• [WHAT NEEDS TO BE DONE]: Once you reach the line containing "niyeti arasında ters" in the entries below, write out that line and each one after it down to the line containing "yöntemlerinin örgütsel sonuçlar", exactly and with nothing added.

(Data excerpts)
- - - - -
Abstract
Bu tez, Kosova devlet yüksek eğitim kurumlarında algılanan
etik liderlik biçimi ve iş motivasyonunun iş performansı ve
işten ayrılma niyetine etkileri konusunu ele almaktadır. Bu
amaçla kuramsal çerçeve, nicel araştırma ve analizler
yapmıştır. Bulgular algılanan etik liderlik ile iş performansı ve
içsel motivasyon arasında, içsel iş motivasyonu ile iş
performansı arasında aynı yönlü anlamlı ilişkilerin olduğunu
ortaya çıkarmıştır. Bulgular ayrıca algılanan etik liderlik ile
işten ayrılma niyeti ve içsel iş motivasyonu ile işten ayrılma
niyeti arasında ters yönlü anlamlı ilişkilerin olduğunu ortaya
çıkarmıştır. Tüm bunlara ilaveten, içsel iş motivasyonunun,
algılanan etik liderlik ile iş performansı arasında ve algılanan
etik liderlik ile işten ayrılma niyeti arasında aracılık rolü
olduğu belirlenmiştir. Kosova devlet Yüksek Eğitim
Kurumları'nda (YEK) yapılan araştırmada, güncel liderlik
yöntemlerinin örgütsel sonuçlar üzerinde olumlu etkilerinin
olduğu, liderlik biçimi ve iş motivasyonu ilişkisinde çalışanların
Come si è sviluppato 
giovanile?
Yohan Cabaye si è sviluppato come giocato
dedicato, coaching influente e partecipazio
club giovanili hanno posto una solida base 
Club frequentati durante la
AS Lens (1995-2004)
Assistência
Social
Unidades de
- - - - -
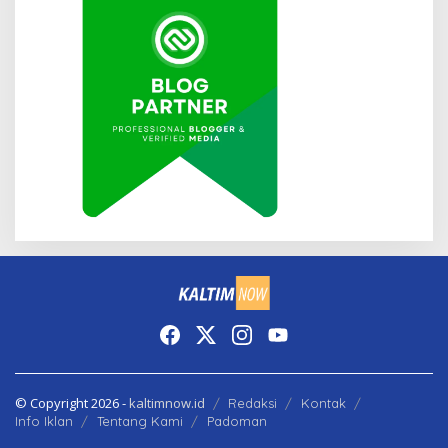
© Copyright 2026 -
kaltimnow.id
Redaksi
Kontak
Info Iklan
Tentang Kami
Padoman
- - - - -
• [RESPONSE BOX]:
niyeti arasında ters yönlü anlamlı ilişkilerin olduğunu ortaya
çıkarmıştır. Tüm bunlara ilaveten, içsel iş motivasyonunun,
algılanan etik liderlik ile iş performansı arasında ve algılanan
etik liderlik ile işten ayrılma niyeti arasında aracılık rolü
olduğu belirlenmiştir. Kosova devlet Yüksek Eğitim
Kurumları'nda (YEK) yapılan araştırmada, güncel liderlik
yöntemlerinin örgütsel sonuçlar üzerinde olumlu etkilerinin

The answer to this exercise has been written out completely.